2018 ICPC沈阳站 热身赛B——CLS and LCS

Problem B. CLS and LCS

Claris is learning about the longest common subsequence problem.
(这里省略一段LCS的介绍，因为最长公共子序列是dp的经典问题，所以大家可以自行查询)
For homework she was given two strings A and B, both of length N and she had to determine the length of the LCS of A and B. She determined the answer to be K but lost B. Given A and K, help her find a possible value of B. It is possible that Claris may have made a mistake and no such B exists, in that case output “WRONGANSWER”(without quotes).

Input
The first line of input contains two integers N(1<= N<=2000), K(0<=K<=2000). The second line contains a string A consists of N lowercase letters.

Output
Output one line consisting of the string B of N lowercase letters, or “WRONGANSWER” if no B is valid. If there are multiple correct B output any of them.

Examples

standard input	standard output
3 2 cls	csl
3 4 cls	WRONGANSWER

Note
For the first example, another possible answer is “csy”.
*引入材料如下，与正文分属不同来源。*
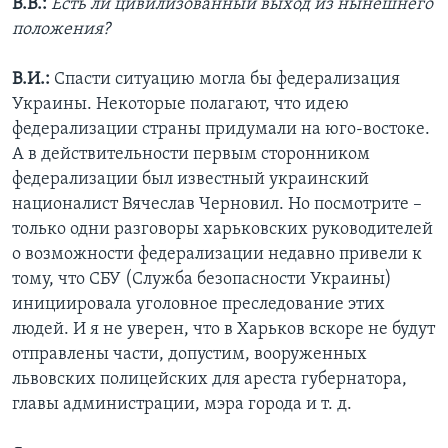
В.В.:
Есть ли цивилизованный выход из нынешнего
положения?
В.И.:
Спасти ситуацию могла бы федерализация
Украины. Некоторые полагают, что идею
федерализации страны придумали на юго-востоке.
А в действительности первым сторонником
федерализации был известный украинский
националист Вячеслав Черновил. Но посмотрите –
только одни разговоры харьковских руководителей
о возможности федерализации недавно привели к
тому, что СБУ (Служба безопасности Украины)
инициировала уголовное преследование этих
людей. И я не уверен, что в Харьков вскоре не будут
отправлены части, допустим, вооруженных
львовских полицейских для ареста губернатора,
главы администрации, мэра города и т. д.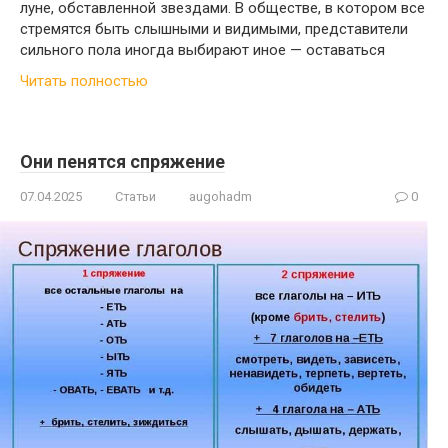
луне, обставленной звездами. В обществе, в котором все
стремятся быть слышными и видимыми, представители
сильного пола иногда выбирают иное — оставаться
Читать полностью
Они пенятся спряжение
07.04.2025
Статьи
augohadm
0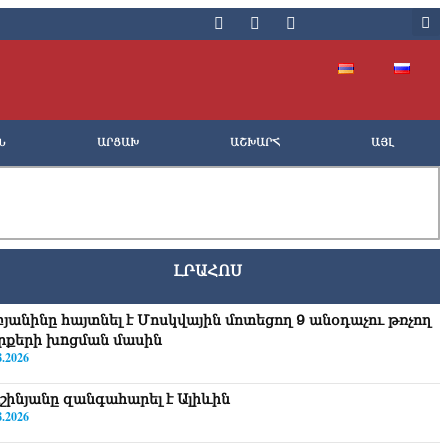
Ն
ԱՐՑԱԽ
ԱՇԽԱՐՀ
ԱՅԼ
ԼՐԱՀՈՍ
բյանինը հայտնել է Մոսկվային մոտեցող 9 անօդաչու թռչող
րքերի խnցման մասին
8.2026
շինյանը զանգահարել է Ալիևին
8.2026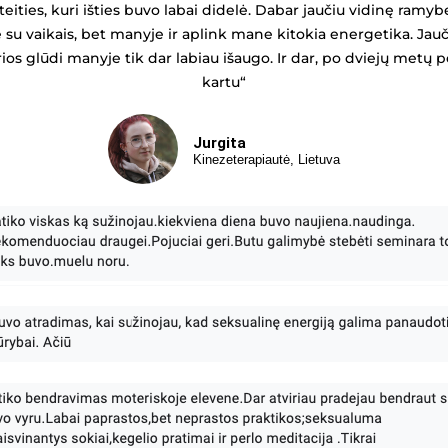
ities, kuri išties buvo labai didelė. Dabar jaučiu vidinę ramybę
 su vaikais, bet manyje ir aplink mane kitokia energetika. Jauč
urios glūdi manyje tik dar labiau išaugo. Ir dar, po dviejų metų
kartu“
Jurgita
Kinezeterapiautė, Lietuva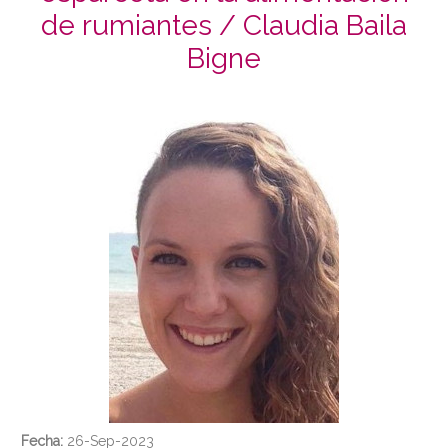
de rumiantes / Claudia Baila
Bigne
Fecha:
26-Sep-2023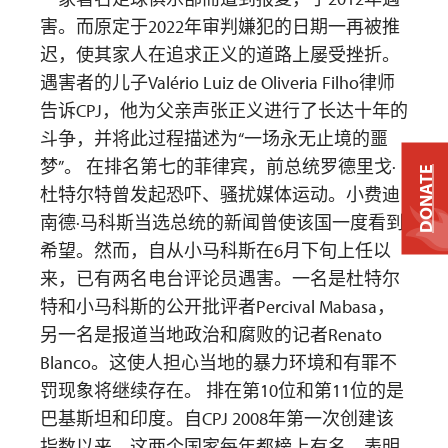
害。而原定于2022年审判嫌犯的日期一再被推
迟，使其家人在追求正义的道路上屡受挫折。
遇害者的儿子Valério Luiz de Oliveria Filho律师
告诉CPJ，他为父亲声张正义进行了长达十年的
斗争，并将此过程描述为“一场永无止境的噩
梦”。 在排名第七的菲律宾，前总统罗德里戈·
DONATE
杜特尔特曾发起恐吓、骚扰媒体运动。小费迪
南德·马科斯当选总统的新闻曾使该国一度看到
希望。然而，自从小马科斯在6月下旬上任以
来，已有两名电台评论员遇害。一名是杜特尔
特和小马科斯的公开批评者Percival Mabasa，
另一名是报道当地政治和腐败的记者Renato
Blanco。这使人担心当地的暴力环境和有罪不
罚现象将继续存在。 排在第10位和第11位的是
巴基斯坦和印度。自CPJ 2008年第一次创建该
指数以来，这两个国家每年都榜上有名，表明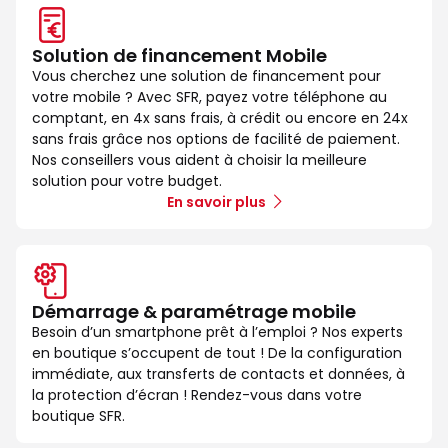
Solution de financement Mobile
Vous cherchez une solution de financement pour
votre mobile ? Avec SFR, payez votre téléphone au
comptant, en 4x sans frais, à crédit ou encore en 24x
sans frais grâce nos options de facilité de paiement.
Nos conseillers vous aident à choisir la meilleure
solution pour votre budget.
En savoir plus
Démarrage & paramétrage mobile
Besoin d’un smartphone prêt à l’emploi ? Nos experts
en boutique s’occupent de tout ! De la configuration
immédiate, aux transferts de contacts et données, à
la protection d’écran ! Rendez-vous dans votre
boutique SFR.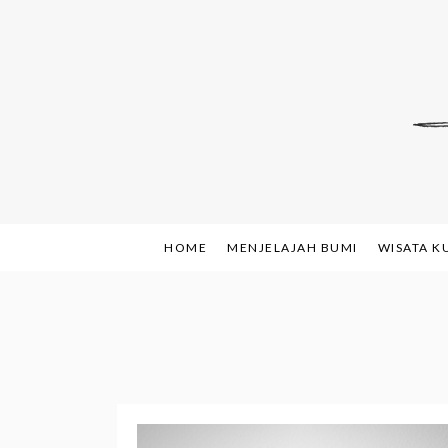
Skip
to
content
Indonesian Blog: F
www.sh
HOME
MENJELAJAH BUMI
WISATA K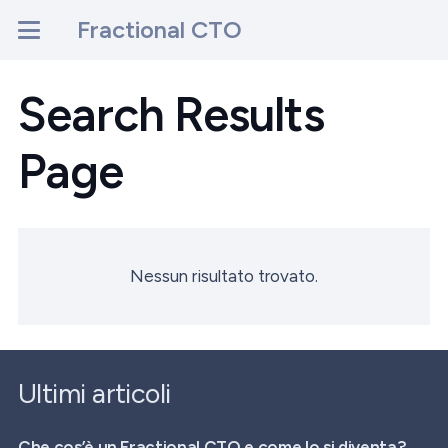
Fractional CTO
Search Results
Page
Nessun risultato trovato.
Ultimi articoli
Che cos’è un Fractional CTO e come lo si diventa?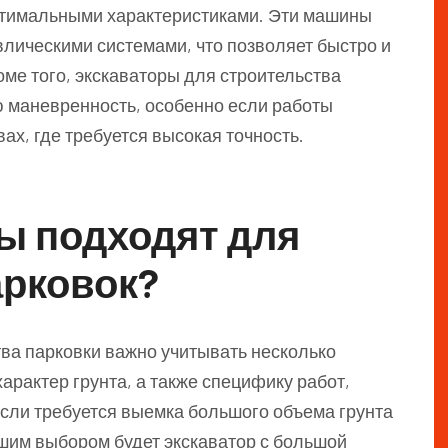
оптимальными характеристиками. Эти машины
ическими системами, что позволяет быстро и
ме того, экскаваторы для строительства
 маневренность, особенно если работы
ах, где требуется высокая точность.
ы подходят для
арковок?
ва парковки важно учитывать несколько
арактер грунта, а также специфику работ,
если требуется выемка большого объема грунта
чшим выбором будет экскаватор с большой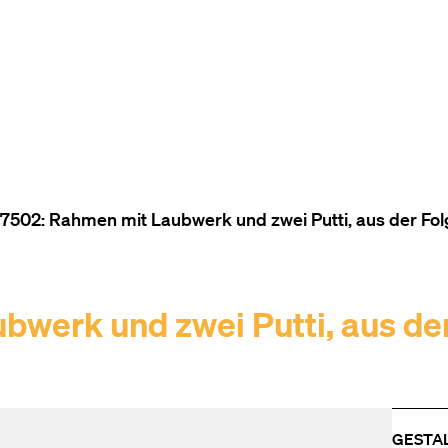
ZUM INHALT (ACCESSKEY 1)
ZUR NAVIGATION (ACCESSKEY
ZUM FOOTER (ACCESSKEY 3)
502: Rahmen mit Laubwerk und zwei Putti, aus der Fol
werk und zwei Putti, aus de
GESTA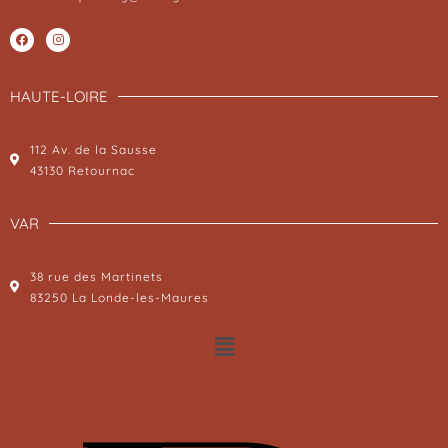
HAUTE-LOIRE
112 Av. de la Sausse
43130 Retournac
VAR
38 rue des Martinets
83250 La Londe-les-Maures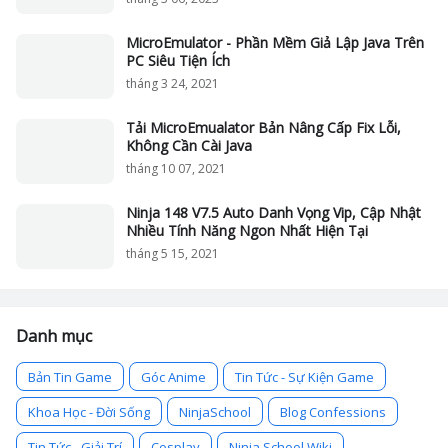
MicroEmulator - Phần Mềm Giả Lập Java Trên
PC Siêu Tiện Ích
tháng 3 24, 2021
Tải MicroEmualator Bản Nâng Cấp Fix Lỗi,
Không Cần Cài Java
tháng 10 07, 2021
Ninja 148 V7.5 Auto Danh Vọng Vip, Cập Nhật
Nhiều Tính Năng Ngon Nhất Hiện Tại
tháng 5 15, 2021
Danh mục
Bản Tin Game
Góc Anime
Tin Tức - Sự Kiện Game
Khoa Học - Đời Sống
NinjaSchool
Blog Confessions
Tin Tức - Giải Trí
Cosplay
Ninja School Wiki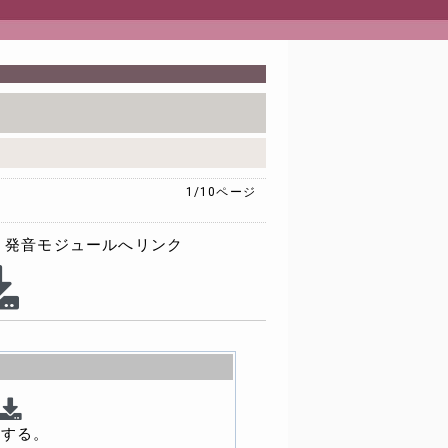
1/10
ページ
発音モジュールへリンク
館する。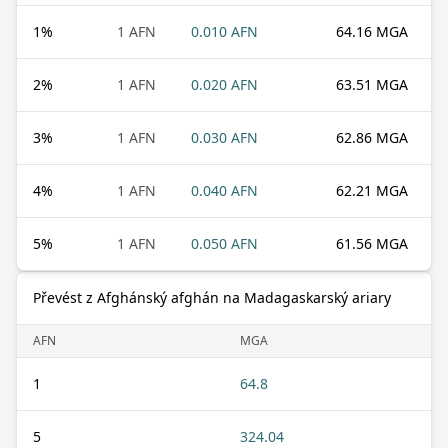
1
%
1 AFN
0.010 AFN
64.16 MGA
2
%
1 AFN
0.020 AFN
63.51 MGA
3
%
1 AFN
0.030 AFN
62.86 MGA
4
%
1 AFN
0.040 AFN
62.21 MGA
5
%
1 AFN
0.050 AFN
61.56 MGA
Převést z Afghánský afghán na Madagaskarský ariary
AFN
MGA
1
64.8
5
324.04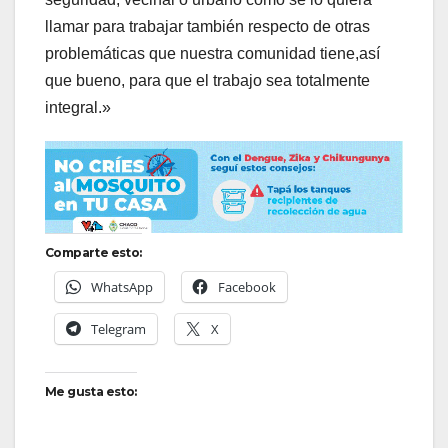
llamar para trabajar también respecto de otras
problemáticas que nuestra comunidad tiene,así
que bueno, para que el trabajo sea totalmente
integral.»
Comparte esto:
WhatsApp
Facebook
Telegram
X
Me gusta esto: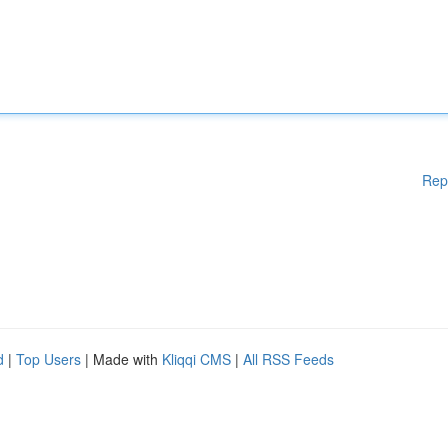
Rep
d
|
Top Users
| Made with
Kliqqi CMS
|
All RSS Feeds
• 题意 ： A和B两字符串的LCS长度是k，现给定A和k，输出一个B。
• 思路 ： 统计A中出现次数最少的字母，例如是a，就将B置为N个a，然后从前往后把A中不是a的字母替换B中字母，替换k-a个即可。
  例如 A ：acbdbaaad N = 9， K = 8.
  其中c个数最少，则B = ccccccccc
  K - c个数 = 7
  则B = acbdbaaac。
• 代码 ：

#include "bits/stdc++.h"
using namespace std;
#define mem(a,b) memset(a,b,sizeof(a))
#define fori(i,l,u) for(int i = l;i < u;i++)
#define forj(j,l,u) for(int j = l;j < u;j++)
#define F first
#define S second
#define pb push_back
#define mk make_pair
typedef long long  ll;
typedef pair<int, int> pi;
typedef pair<string, int> ps;
typedef vector<int> vi;
typedef vector<string> vs;
typedef vector<pi> vpi;
const int maxn = 1e5 + 6;
int n,k;
char a[maxn],b[maxn];
int res[maxn];
void init(){
    mem(res,0);
}
int main()
{
//    freopen("1.txt", "r", stdin);
    init();
    cin>>n>>k;
    fori(i, 0, n)cin>>a[i];
    fori(i, 0, n){
        res[a[i] - 'a'] ++;
    }
    int m = maxn;
    int p = 0;
    fori(i, 0, n){
        if (res[i] != 0) {
            if (m >= res[i]) {
                m = res[i];
                p = i;
            }
        }
    }
    char c = 'a' + p;
    fori(i, 0, n) b[i] = c;
    int num = 0;
    fori(i, 0, n){
        if (a[i] != c) {
            b[i] = a[i];
            num++;
            if (num == k-res[p]) {
                break;
            }
        }
    }
    if (num < k-res[p]) {
        cout<<"WRONGANSWER"<<endl;
    }
    else
    cout<<b<<endl;
    return 0;
}

• 遇到的问题 ： 一开始觉得自己技能点不够，不敢轻举妄动。这些构造类的题考验的就是思维，所以要仔细想。还是cf打得不够多啊。